Wer als erfolgreicher Mental-Trainer Selbstoptimierung predigt, sollte die eigene Botschaft auch anwenden. So ist Erfolgs-Coach Ismael Posta die gute Laune auch nicht aus dem Gesicht zu wischen, obwohl er nach seinem überraschenden Tod direkt in der Hölle landet. Das kann sich doch nur um ein Missverständnis handeln, schließlich hat der Laden hier auch erhebliches Optimierungspotential. Nachzulesen im bissigen Satire-Comic „Willkommen in Pandemonia“, jüngst bei Schreiber & Leser veröffentlicht.
Ismael Posta weiß kaum wie ihm geschieht. Gerade noch stand er in einen riesigen Event auf der Bühne und nun findet sich der erfolgreiche Influencer und Erfolgs-Coach in einem Zug in Richtung Hellville wieder. Neben ihm eine mittelalte Dame aus dem Außendienst.
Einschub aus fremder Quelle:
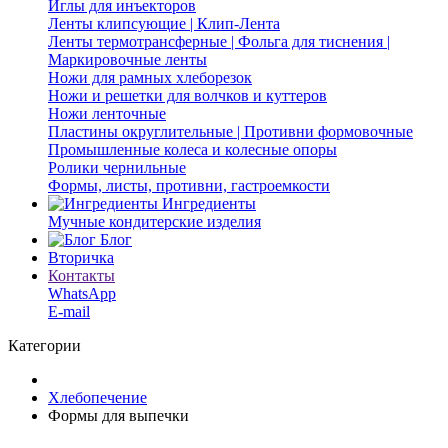
Иглы для инъекторов
Ленты клипсующие | Клип-Лента
Ленты термотрансферные | Фольга для тиснения |
Маркировочные ленты
Ножи для рамных хлеборезок
Ножи и решетки для волчков и куттеров
Ножи ленточные
Пластины округлительные | Противни формовочные
Промышленные колеса и колесные опоры
Ролики чернильные
Формы, листы, противни, гастроемкости
Ингредиенты
Мучные кондитерские изделия
Блог
Вторичка
Контакты
WhatsApp
E-mail
Категории
Хлебопечение
Формы для выпечки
Der Schaffner ist ein gehörntes Wildschwein und die Aussicht ist bizarr und ruinös.
Beim dämonischen Zoll setzt Postas unverwüstlicher Optimismus ein und er wendet sich sogleich an die Beschwerdestelle. Auf keinen Fall, kann er in der Hölle bleiben. Mit seiner Impertinenz findet er einen gelangweilten Anwalt und der Fall kommt vor Gericht. Aber so richtig hat Posta noch nicht verstanden, wie die Dinge hier unter geregelt werden. Die Frage ist nicht, ob man im Jenseits noch ins Paradies umsiedeln darf, die Frage ist welchen Grad an Höllenqualen man für die Ewigkeit ausgesetzt ist.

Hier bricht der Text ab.